▶ [DIRECTIONS]
Below this line is a set of entries; quote exactly the lines from the line that contains "Jon Call, également" to the line that contains "multinacionales a las empresas eléctricas y", both lines included.

▶ [MATERIAL FOR THIS EXERCISE]
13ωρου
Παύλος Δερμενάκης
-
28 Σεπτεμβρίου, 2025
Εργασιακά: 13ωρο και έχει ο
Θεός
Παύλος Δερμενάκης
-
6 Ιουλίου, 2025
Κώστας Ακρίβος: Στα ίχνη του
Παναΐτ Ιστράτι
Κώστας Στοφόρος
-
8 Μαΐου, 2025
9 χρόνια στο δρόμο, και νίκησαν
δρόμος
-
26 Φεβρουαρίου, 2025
* * *
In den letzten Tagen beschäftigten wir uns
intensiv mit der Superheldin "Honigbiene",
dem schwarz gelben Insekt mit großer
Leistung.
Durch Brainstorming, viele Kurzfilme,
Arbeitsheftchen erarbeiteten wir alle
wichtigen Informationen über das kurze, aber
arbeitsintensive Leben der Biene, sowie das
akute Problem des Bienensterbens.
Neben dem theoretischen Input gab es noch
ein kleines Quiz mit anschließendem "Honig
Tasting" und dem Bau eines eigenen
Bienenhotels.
* * *
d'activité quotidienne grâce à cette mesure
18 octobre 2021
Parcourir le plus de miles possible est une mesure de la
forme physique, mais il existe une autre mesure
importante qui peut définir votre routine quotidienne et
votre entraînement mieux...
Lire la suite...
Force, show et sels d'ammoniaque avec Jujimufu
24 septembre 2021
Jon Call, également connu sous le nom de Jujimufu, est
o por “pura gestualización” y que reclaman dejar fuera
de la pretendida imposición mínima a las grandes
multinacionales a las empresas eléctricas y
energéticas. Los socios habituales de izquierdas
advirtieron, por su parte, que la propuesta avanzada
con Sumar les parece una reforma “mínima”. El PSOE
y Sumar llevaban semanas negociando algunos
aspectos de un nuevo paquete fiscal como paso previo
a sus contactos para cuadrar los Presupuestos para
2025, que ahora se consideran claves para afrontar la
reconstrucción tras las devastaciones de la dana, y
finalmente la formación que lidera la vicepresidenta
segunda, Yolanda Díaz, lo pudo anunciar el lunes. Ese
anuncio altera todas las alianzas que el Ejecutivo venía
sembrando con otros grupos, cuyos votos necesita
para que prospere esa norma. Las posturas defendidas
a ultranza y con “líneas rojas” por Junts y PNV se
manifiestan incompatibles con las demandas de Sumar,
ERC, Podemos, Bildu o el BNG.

▶ [TASK OUTPUT]
Jon Call, également connu sous le nom de Jujimufu, est
o por “pura gestualización” y que reclaman dejar fuera
de la pretendida imposición mínima a las grandes
multinacionales a las empresas eléctricas y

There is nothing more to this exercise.